PROMPT: Tally every line below where "santri" appears, then report the total alone.

RECORD EXTRACTS:
_ _ _ _ _ _ _

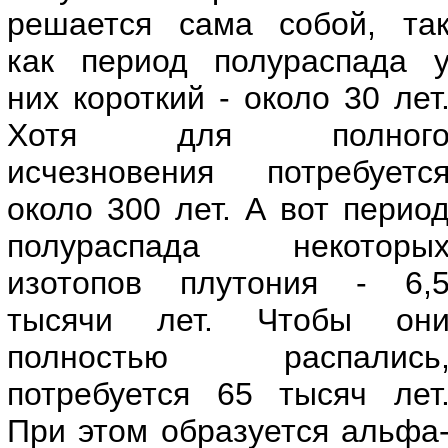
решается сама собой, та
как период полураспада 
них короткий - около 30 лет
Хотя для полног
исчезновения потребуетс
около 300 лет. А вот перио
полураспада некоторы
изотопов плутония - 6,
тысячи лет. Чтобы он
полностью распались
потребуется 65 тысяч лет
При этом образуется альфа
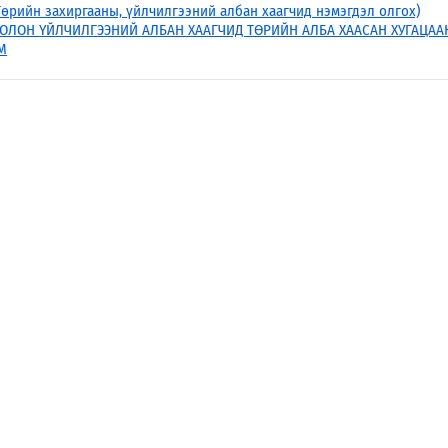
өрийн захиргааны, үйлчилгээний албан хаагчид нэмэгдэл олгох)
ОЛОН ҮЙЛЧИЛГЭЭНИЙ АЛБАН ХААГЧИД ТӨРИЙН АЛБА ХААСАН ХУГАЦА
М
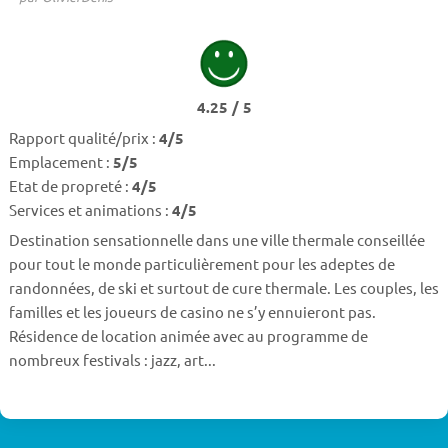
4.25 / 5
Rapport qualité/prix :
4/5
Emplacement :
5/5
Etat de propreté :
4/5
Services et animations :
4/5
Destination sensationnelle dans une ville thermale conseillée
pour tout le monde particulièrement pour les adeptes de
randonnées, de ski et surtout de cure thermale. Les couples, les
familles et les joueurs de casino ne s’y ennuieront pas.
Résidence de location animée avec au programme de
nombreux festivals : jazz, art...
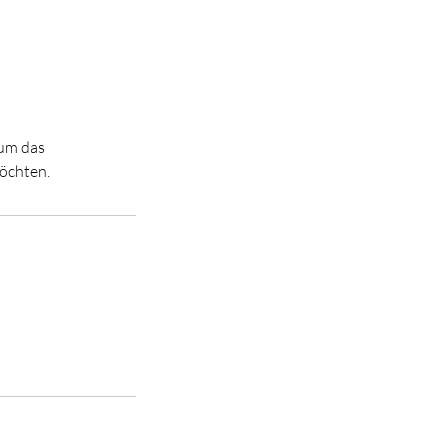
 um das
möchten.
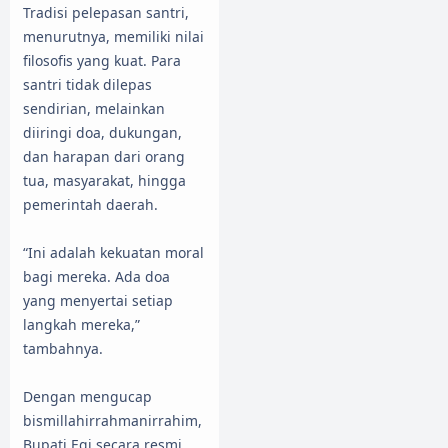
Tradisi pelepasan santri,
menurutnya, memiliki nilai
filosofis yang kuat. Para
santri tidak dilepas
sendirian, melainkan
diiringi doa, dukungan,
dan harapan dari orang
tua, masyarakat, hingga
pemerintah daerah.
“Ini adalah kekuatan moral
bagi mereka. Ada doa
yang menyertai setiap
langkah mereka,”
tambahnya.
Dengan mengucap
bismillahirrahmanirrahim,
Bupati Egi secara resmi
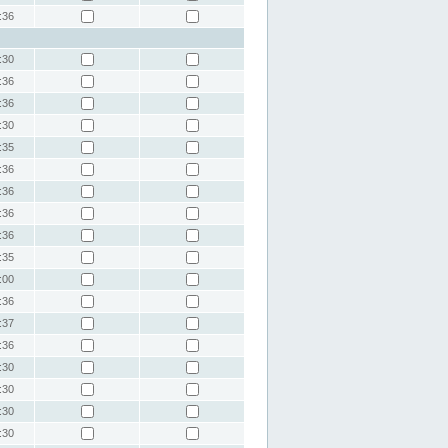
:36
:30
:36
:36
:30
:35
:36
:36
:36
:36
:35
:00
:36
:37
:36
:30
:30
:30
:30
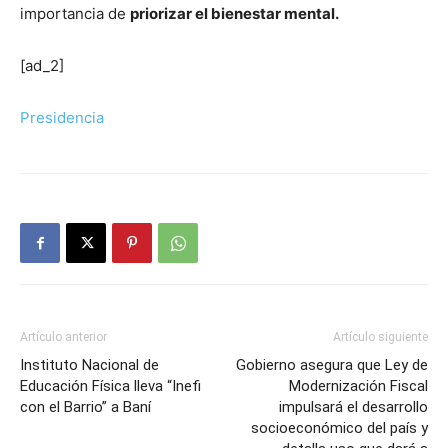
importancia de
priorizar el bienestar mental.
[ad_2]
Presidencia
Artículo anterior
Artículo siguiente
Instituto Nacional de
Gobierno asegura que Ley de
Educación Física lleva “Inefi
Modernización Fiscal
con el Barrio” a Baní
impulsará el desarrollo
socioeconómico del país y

_ _ _ _ _ _ _

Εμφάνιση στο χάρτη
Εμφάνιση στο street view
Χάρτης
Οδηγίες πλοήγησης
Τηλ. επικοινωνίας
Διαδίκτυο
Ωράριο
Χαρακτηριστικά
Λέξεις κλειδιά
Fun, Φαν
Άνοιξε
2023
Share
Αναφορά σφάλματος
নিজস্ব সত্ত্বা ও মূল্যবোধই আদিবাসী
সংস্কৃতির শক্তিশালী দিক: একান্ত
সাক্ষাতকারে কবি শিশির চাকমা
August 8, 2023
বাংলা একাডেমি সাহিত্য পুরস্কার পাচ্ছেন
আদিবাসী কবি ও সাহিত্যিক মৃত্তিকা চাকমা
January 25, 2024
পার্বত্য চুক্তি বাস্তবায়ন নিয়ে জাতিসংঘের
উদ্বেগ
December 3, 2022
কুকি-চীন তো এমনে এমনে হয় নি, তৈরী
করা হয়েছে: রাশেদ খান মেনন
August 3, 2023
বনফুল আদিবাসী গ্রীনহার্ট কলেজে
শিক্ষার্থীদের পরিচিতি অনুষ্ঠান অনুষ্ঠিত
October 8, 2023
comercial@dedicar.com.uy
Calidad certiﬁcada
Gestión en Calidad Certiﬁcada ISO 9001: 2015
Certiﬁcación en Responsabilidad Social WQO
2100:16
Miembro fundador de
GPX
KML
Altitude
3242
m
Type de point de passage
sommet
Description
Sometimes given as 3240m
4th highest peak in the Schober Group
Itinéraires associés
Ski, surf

_ _ _ _ _ _ _

THE COMPLETED TASK: 2